Building Workflows That Actually Work
Workflows are where Paperless-ngx gets powerful. They fire on four triggers:
Consumption Started fires before OCR even runs. Use it to pre-route documents based on source. If a document arrives via your accounting email rule, tag it "finance" before processing begins.
Document Added fires after content extraction. This is where you build classification logic. Match on content patterns and assign correspondents, document types, and storage paths automatically.
Document Updated fires when metadata changes. Chain workflows together: when a document gets tagged "invoice", a second workflow can set the document type and assign a storage path.

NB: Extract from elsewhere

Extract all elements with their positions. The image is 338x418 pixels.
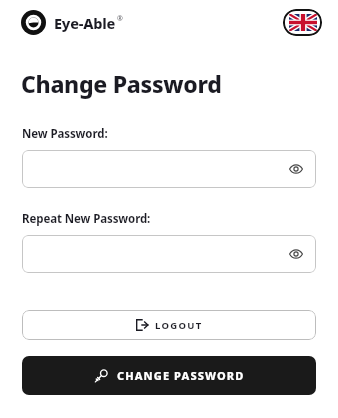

Scheduled runs on a cron schedule (default: hourly). Use it for cleanup tasks, like auto-tagging documents that have been in the inbox for more than 7 days.
Each workflow combines filters (source type, content matching, tag presence) with actions (assign tags, set correspondent, set document type, configure storage path). Actions execute sequentially, so order matters.
Custom Fields for Structured Data
Tags and correspondents only get you so far. Custom fields let you attach structured data to any document with nine data types:
- String/URL for reference numbers and links
- Date for due dates, payment dates, contract expiration
- Integer/Float/Monetary for amounts, quantities, totals (monetary uses ISO 4217 currency codes)
- Boolean for simple flags ("paid", "reviewed", "archived")
- Document Link for creating relationships between documents (creates symmetrical reverse links)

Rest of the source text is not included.